The Locked Tomb series spans three books (with a current, rabidly awaited fourth somewhere in the works) following, well, as the tagline says, “Lesbian necromancers in space.” I have probably reread the first book, Gideon the Ninth, about once a year since I picked it up for the first time, based on the fervent, all-caps recommendations of some of my closest friends. By page 3, I was utterly smitten by Gideon Nav, the redheaded, sword-wielding, desperately lonely himbo main character, who is trapped in a years-long rivalry with the only other young person on her planet, the also desperately lonely, fiercely ambitious Reverend Daughter Harrowhark Nonagesimus. Gideon is forced to be Harrow’s cavalier—her sword and shield maiden—while Harrow tries to attain sainthood.

The voice is absolutely unique, swinging between high fantasy registers and memes; the world-building is dense and complex and wonderful enough to reward multiple readings. I would describe Gideon the Ninth as being something like a mix between The Secret History and The Name of the Rose. It’s goofy and fun, swashbuckling and fairly gory, but also absolutely replete with the sacraments. I would not have been surprised if Matthew Potts had turned midsemester from The Road to Gideon the Ninth and spent a full week of class talking about the deeply entrenched theology of these books.
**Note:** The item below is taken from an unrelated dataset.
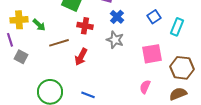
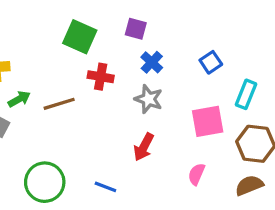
green arrow: (39, 25) -> (19, 99), moved, turned -72
cyan rectangle: (177, 27) -> (246, 94), moved
red arrow: (81, 57) -> (144, 147), moved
And this theology is not an accident! Muir has, I think, genuinely read everything: the Bible, Augustine, an absolutely gargantuan amount of fan fiction classics. As you’re reading the book, a stray bit of language catches at the corner of your brain and you think, Wait—is that Judith Butler? Why else would Harrow say to Gideon, “I am undone without you,” a line from one of my favorite Butler essays about grief and action? Is this scene meant to be a callback to Peter’s denial of Christ? Is the entire central mystery of the first book a sort of Eucharist gone sideways?
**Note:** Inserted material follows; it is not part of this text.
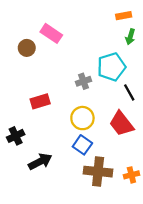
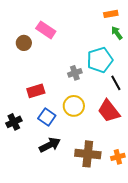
green arrow: (130, 37) -> (117, 33), turned 128
blue square: (82, 145) -> (47, 117), moved
black arrow: (40, 162) -> (50, 145), moved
The answer to all these questions, as far as I can tell, is yes, yes, yes! The further you get into the series, the more the foundational world-building starts feeling like “what if an early Christian heresy got really, really weird,” and the more the kind of biblical hermeneutics I learned to apply to fiction in Potts’s class feels rewarded in the text.

But I think the real reason I love The Locked Tomb series is not just its absolutely crunchy set of references. It’s the fact that these references all point back to one thing: the efficacy of the sacraments, and the way they are tied up in the people we celebrate them with. The books take place in a universe that is often more obviously dark than our own—the magic system and power structure are all based on death energy, meaning that plays for survival and power often come at great, visible cost. Harrowhark spends her entire childhood torturing Gideon, punishing her for the crime of being alive, and they are now trapped in a horrifying murder mystery game with each other as partners.

Into all this darkness come the real rituals of the church—set on their ear, queered, made horrifyingly literal, but recognizable as themselves—and each time, they enact change. When Gideon and Harrow enter a saltwater pool, they emerge with their sins washed clean:

Gideon braced her shoulders against the weight of what she was about to do. She shed eighteen years of living in the dark with a bunch of bad nuns. In the end her job was surprisingly easy: she wrapped her arms around Harrow Nonagesimus and held her long and hard, like a scream. They both went into the water, and the world went dark and salty.

The scene is a sacrament, but it’s also the beating heart of the relationship between the two girls.

Alejandra Oliva

Alejandra Oliva is an immigration advocate and author of Rivermouth: A Chronicle of Language, Faith and Migration.